Ravana, the King of Lanka (Early 19th Century) by UnknownNational Museum - New Delhi
This exceptional and unconventional painting from Kangra, depicts Ravana, the mighty demon King of Lanka, presented in a manner that is reserved for the representation of a deity enshrined for worship as is widely rendered in Indian miniature painting.
Such a deity-like manner of representation of Ravana is very rare in Indian art.
The Valmiki Ramayana describes Ravana as “One who has twenty arms, ten faces and a broad chest, and a possessor of all regalia of Indra, the god of kings”.
Enthroned, the Valmiki Ramayana describes him as a spectacular sight to behold - “attired and bejewelled in sumptuous jewels”, “shining forth with marvellous garlands” and likened to the magnificent image of “the Sun in firmament on the supreme golden throne”, and whose appearance itself is “catastrophic”, resembling Kala, the “Ultimate-Time”, that sits with a “wide gaped mouth” waiting to engulf all creation into its being.
Ravana is described in various texts as fearsome demon, blessed by the god of creation Brahma to remain invincible in battle..
..against gods or celestial creatures such as Gandharvas and Asuras, or sages and exalted souls, birds, or reptiles, or other monstrous creatures, but is ultimately defeated by an incarnation of the god Vishnu as mortal - Rama, the prince of Ayodhya.

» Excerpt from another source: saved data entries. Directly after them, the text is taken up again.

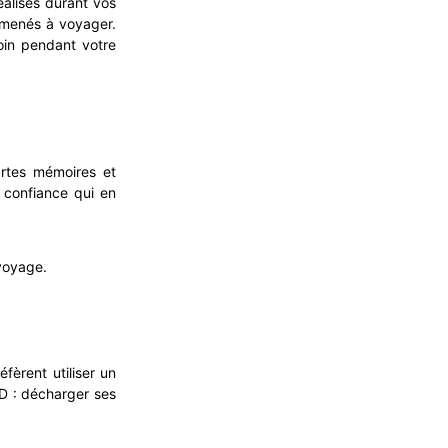
éalisés durant vos
amenés à voyager.
in pendant votre
artes mémoires et
 confiance qui en
 voyage.
fèrent utiliser un
D : décharger ses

Tradition has him to be very wise and learned. He is believed to have been a worshipper of the god Shiva and composed the mantra of Shiva Tandava Stotra in his praise, as well as written a treatise on Hindu astrology called the Ravana Samhita.
Ravana is depicted in the folio with his ten heads spread out in a long horizontal row one next to the other crowned by a fourteen-peaked coronet.
In his numerous arms he holds various weapons arrayed in a circle around his body..
..which seem to whirl around him like little planets encircling him.
He is seated on a sumptuously rendered jewel-studded gilt throne..
..and a heavily bejewelled parasol with strands of hanging pearls shelter him and mark his royal status.
Attired in a pink dhoti with a white cummerbund woven with gold encircling his waist, a pale yellow wrap similarly gold woven twists around his bare torso.
The painter masterfully renders with exquisite detail the minute folds of the dhoti that fall gracefully over the crossed legs ending in a dainty, scalloped arrangement.
Equally fascinating is the precision and workmanship of the cloth spread out over the throne..
..the barely perceptible shading on the hands or the face..
..and the resplendent ornamentation of the throne and the parasol.
Pitched against a stark red background, and contrasted by a white cusped niche encircling his form, he presents an awe-inspiring image.